Wenn etwas gut geht, spricht man gewöhnlich nicht darüber. Und zumeist klappt das Internetbanking. Nur wenn es im Räderwerk knirscht, bemerkt so mancher, was es bedeutet, sich einer Hotline auszuliefern.
Geduld sollte der Homebanker auf jeden Fall in ausreichendem Maße mitbringen. Das fängt schon an bei Neueröffnung eines Online-Kontos, das sich zwar zumeist online beantragen lässt, aber ehe die Unterlagen per Post ins Haus kommen, kann eine Menge Zeit ins Land gehen. Hat es endlich geklappt, beginnt das Geduldspiel der zweiten Art. Wer zählt die Homebanker, die bei der Anmeldung an den Bankrechner entnervt aufgegeben haben? Kunden der Deutsche Bank 24 jedenfalls dürften das Wartegefühl zur Genüge kennen; auch das Internetsystem sowie das Call-Center der Comdirect Bank mussten im Februar dieses Jahres mehrfach tief in die Knie gehen - auf Grund einer flutartigen Nachfrage nach Aktienneuemissionen wie Web.de oder Infineon, lautete die Entschuldigung. Als Konsequenz will die Direktbank ein neues Call-Center mit 300 Mitarbeitern einrichten. Bei der Citibank begründete man die mehrstündige Sperrung des Kundenlogins mit der Aufspielung eines Serverupdates - um die Mittagszeit (‘Bei unserem 24-Stunden-Betrieb gibt es keine Hauptgeschäftszeiten mehr’, heißt es lakonisch). Kommt man endlich durch, wird die Geduld nochmals arg auf die Probe gestellt. Das geht zuweilen an die Schmerzgrenze, bis ein Java-Applet, etwa bei 1822direkt, geladen wird. Internetbanking heißt nicht unbedingt, dass betriebssystem-unabhängig auf den Bankserver zugegriffen werden kann; die meisten Java-Applets arbeiten nur unter Windows.

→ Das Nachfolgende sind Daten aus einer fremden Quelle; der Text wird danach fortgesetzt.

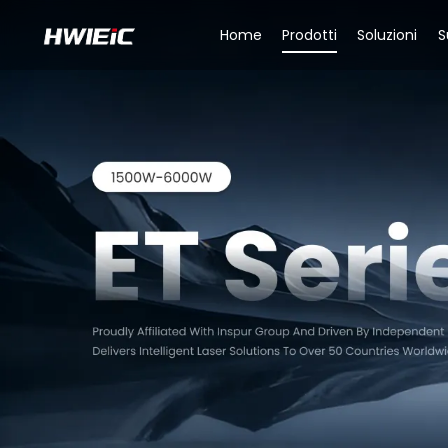
Home
Prodotti
Soluzioni
S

Neue Transaktionsnummern bekommt man automatisch zugeschickt, sobald nur noch zehn auf der Liste übrig sind. So zumindest lautet die Theorie bei der Deutschen Bank 24. In der Praxis aber kann das ganz anders aussehen, wie ein leidgeplagter Kollege berichtet, der mehr als vier Wochen versucht hat, eben diese neuen TANs zu erhalten. Via E-Mail, Telefon und Fax - vergeblich. Und das sonore ‘Wir sind überlastet, rufen Sie doch bitte ein andermal wieder an’, mag er schon gar nicht mehr hören, zudem ist er es leid, von Abteilung zu Abteilung weitergeleitet zu werden.
Weitere Informationen und die Internetbanking-Checkliste finden Sie in Heft 7/2000 ab Seite 142.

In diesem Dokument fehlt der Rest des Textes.